If the employees were shown a copy of a bunch of risk assessments during their induction process to the job, is that sufficient? Or if they are stuck to the wall of the manager’s office? Of course not! The assessments need to be issued to everyone involved in the task, either directly or indirectly, and they need to be kept up to date and referred to regularly when carrying out toolbox talks and other such forums.
If the employees are not totally aware of the contents of the assessments, how can an employer expect them to work in ways that avoid the risks identified in the assessments? When an electrical contractor takes on a new project, he will obviously pull together whatever correspondence, quotations, costing schedules, drawings and specifications will be needed by the site team to let them progress with the work. All relevant risk assessments should be a part of that package and copies should be provided to everyone who will be exposed to the risks identified. Using toolbox talks to go over the assessments and making sure that everyone is aware of the risks and mitigations is a crucial first step. If you want to ensure that somebody like me can’t criticise your attention to health and safety, make sure that every employee has been issued with a copy of the assessments, and any revisions, and make sure you keep records of that fact.
Follow the regulations The next step in proper management of risks is to make absolutely sure that you, as the employer, ensure compliance with all of the requirements of the assessment. This means not only to say that employees are to take care for their own safety, but for the management team to ensure that no employee is ignoring the safety mitigations. An employee just popping up a ladder to change a lamp, without anyone to foot the ladder because it was nearly lunchtime and nobody was available to help, is a classic failure of management.

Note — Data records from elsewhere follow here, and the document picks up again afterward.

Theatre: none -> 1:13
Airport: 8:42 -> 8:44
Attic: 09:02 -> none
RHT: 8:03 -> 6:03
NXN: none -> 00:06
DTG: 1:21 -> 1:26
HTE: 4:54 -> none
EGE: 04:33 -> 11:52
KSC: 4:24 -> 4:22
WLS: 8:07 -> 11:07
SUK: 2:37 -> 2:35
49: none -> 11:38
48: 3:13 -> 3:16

While there may be an element of contributory negligence on the part of the employee, be in no doubt that the employer would be held liable for the consequences of an ensuing accident. In a recent case, I discovered that the operator of a piece of plant had not renewed his operator’s certificate for nearly two years. The case against the employers changed from being a case of one man’s word against another’s to a simple matter of liability placed entirely upon the employer because all of the risk assessments stated that only certified operators should be allowed to operate the plant.
This failing was created by indifference on the part of the operator and inattention on the part of the employer, but the employer pays out the compensation. By far the most common failing of risk assessments, however, is the reliance on generic assessments that simply do not cover the circumstances of the accident. In a perfect world, the assessments would cover every stroke of the saw blade and every hole to be drilled.

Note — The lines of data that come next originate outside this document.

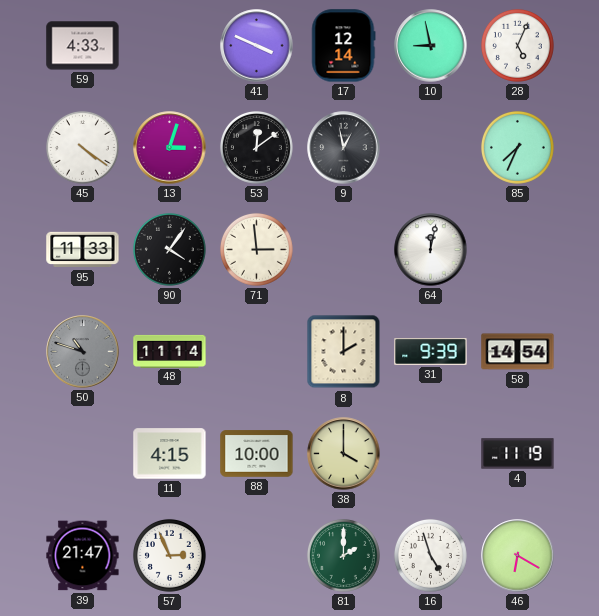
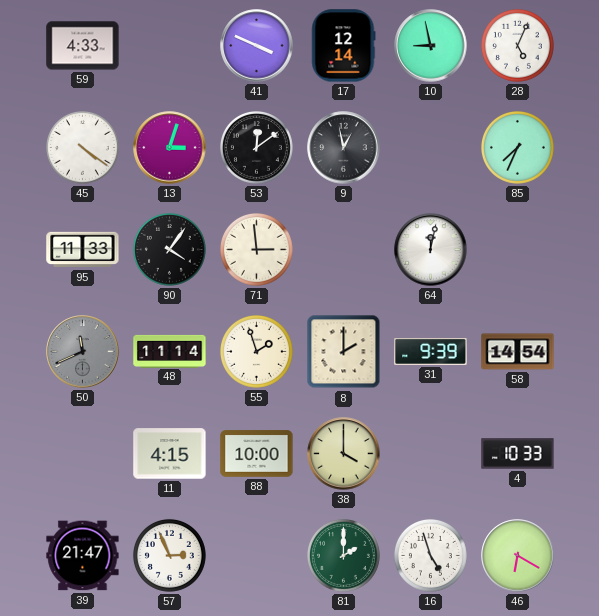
50: 10:48 -> 11:41
55: none -> 1:57
4: 11:19 -> 10:33
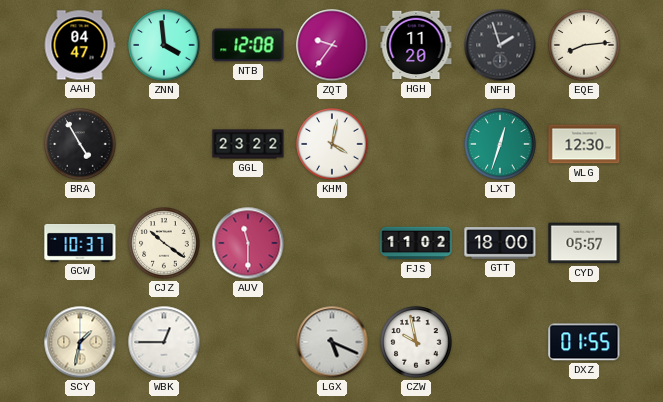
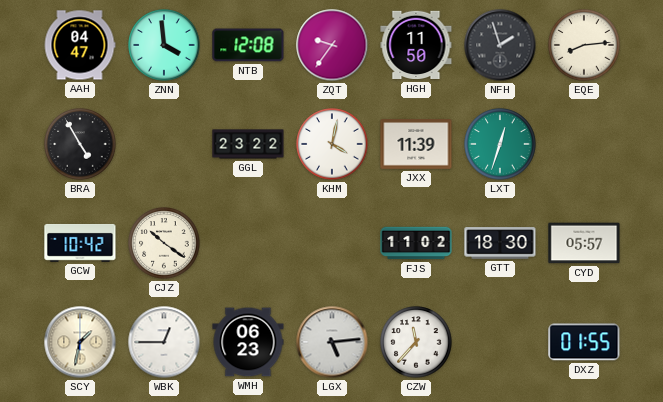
HGH: 11:20 -> 11:50
JXX: none -> 11:39
WLG: 12:30 -> none
GCW: 10:37 -> 10:42
AUV: 11:30 -> none
GTT: 18:00 -> 18:30
WMH: none -> 06:23
LGX: 5:19 -> 5:14
CZW: 9:58 -> 11:37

The realities of a construction site make this well-nigh impossible, but an employer has to do as much as he can to cover all of the obvious risks. Supply the right equipment One example I come across regularly, is the provision of personal protective equipment (PPE) and particularly safety gloves. The EN388 standard defines an array of resistance criteria for various risks – such as cutting, abrasion, puncturing, etc – and the majority of risk assessments state that employees should wear “appropriate PPE”.

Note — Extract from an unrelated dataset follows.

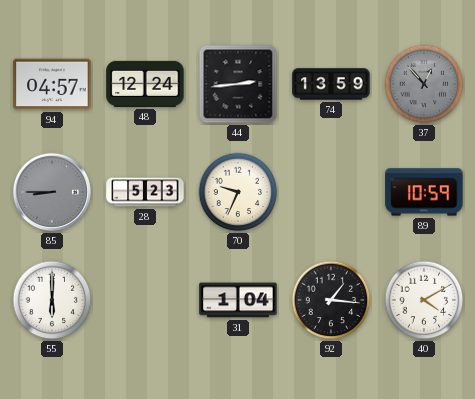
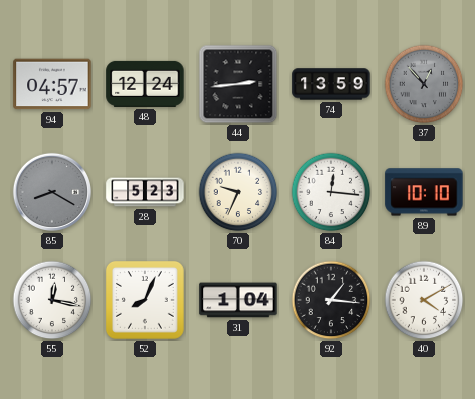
85: 8:45 -> 8:20
84: none -> 12:16
89: 10:59 -> 10:10
55: 6:00 -> 12:17
52: none -> 8:04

It is difficult to accept that an employee, other than a health and safety specialist, will be aware of the differences between the various types of gloves that are available. In another recent case, where an employee received a puncture injury, he had been issued with “better, thicker” gloves than previously, but these new gloves offered minimal protection against puncture injuries and did not comply with the mitigations defined in the employer’s risk assessment.
Another example I have often seen repeated, is the generic risk assessment issued to employees who are to go to a site and carry out a task, without anyone having actually been to the site to carry out a risk assessment.
When the employees arrive at the site, they find an access route strewn with rubbish including discarded needles. What should they do? Some employers state that the employee should make their own assessment and act in accordance with that, but this places a responsibility on the shoulders of an employee who is probably not qualified to take on that responsibility.